May 2015: The above account was written pre-earthquake- however I understand that this part of Nepal has not been so affected as the Ghorka regions also discussed in this blog. I wish the best for all the people of Nepal in this very difficult time. I understand the healthcare workers here had returned to Kathmandu for their routine break and training, but have volunteered to some of the more affected rural communities to offer their support.
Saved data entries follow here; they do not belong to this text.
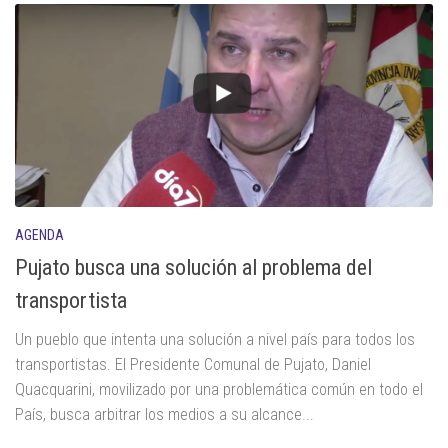
AGENDA
Pujato busca una solución al problema del
transportista
Un pueblo que intenta una solución a nivel país para todos los
transportistas. El Presidente Comunal de Pujato, Daniel
Quacquarini, movilizado por una problemática común en todo el
País, busca arbitrar los medios a su alcance...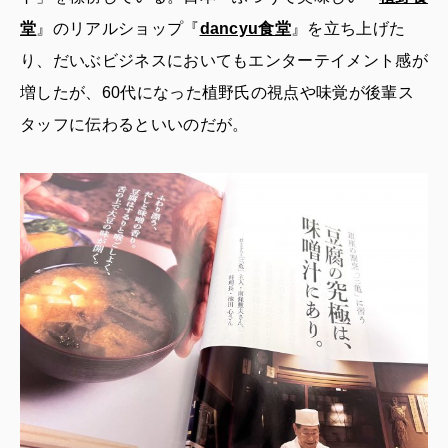
堂
』のリアルショップ『
dancyu食堂
』を立ち上げた
り、だいぶビジネスにおいてもエンターテイメント感が
増したが、60代になった植野氏の視点や味覚が後輩ス
タッフに伝わるといいのだが。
Flying to the far West Nepal
Journey to Nepalgunj
2 days after returning from Gorkha and enjoying some sights around Kathmandu with Maria I was ready to plan my next venture out to far west of Nepal. This area has some of the poorest and hard to reach communities, resulting in the worst health indicators for Nepal. When we arrived in the Phase office, I met Yogesh, a very friendly and relaxed health supervisor who would accompany me to the
west. We did some planning for the 3 health posts I would visit and decided our route. The first leg was a overnight 16 hour bus journey, that with frustration seemed to break less than hourly for unknown reasons. We took with us 16 boxes of medicines, a solar battery, and an oxygen cylinder and some special food health workers relatives had given to us to deliver to them. The roof was packed, and to get to your seat you had to clamber over dozens of solar batteries which fitted so neatly into the isle, it was as though the bus was designed for this purpose. Once again my down jacket rescued me, as cold air blasted through the broken window for the many hours to come.
In the darkness of the early morning, one long break was next to four identical rustic chai stalls, with warm welcoming fires enticing you to sit down to greet the new day with a tiny cup of milky sweet goodness. We arrived tired in dusty hot border town of Nepalgunj. After some rest went shopping for more essential goods to take back to the far west. Another sleepless night came as I wasn’t prepared for the onslaught of Mosquitos and couldn’t wait to get back up into the mountains.
Onwards to Kolti
The following days chartered plane ride was beautiful. Flying through impressive mountains and again lush wheat terraces dotting the rough brown valleys. The people here believe these 3000m plus mountains to be hills, I wondered what they would think to the mountains we think we have in the UK. We landed in Kolti, a low lying part of the west with the ability to grow banana, papaya, guava among all sorts of veg. People still stick however to potato, spinach and occasionally just tobacco in their gardens. That is why Phase has agriculture advisors here who promote better kitchen gardens, with more variety and improved nutrition.
Other Phase staff here work in the local primary health post along side government doctors and midwifes improving the service provision. The delivery room is so cold however, that they prefer to deliver the baby on a mat outside in the sun, overlooking the valley behind the primary care centre. Sounds nice in a way.In Kolti, there was a midwife from America, who had impressively been staying in the west for 2 months. They are currently building a new accommodation for the staff who at present squeeze into 2 bedrooms. She was helping to improve the standards, and it was great to hear some of her insights before I ventured onwards. I slept incredibly well that night. The next day was a strenuous hike deeper into the mountains to visit 3 more health posts over the next 3 weeks.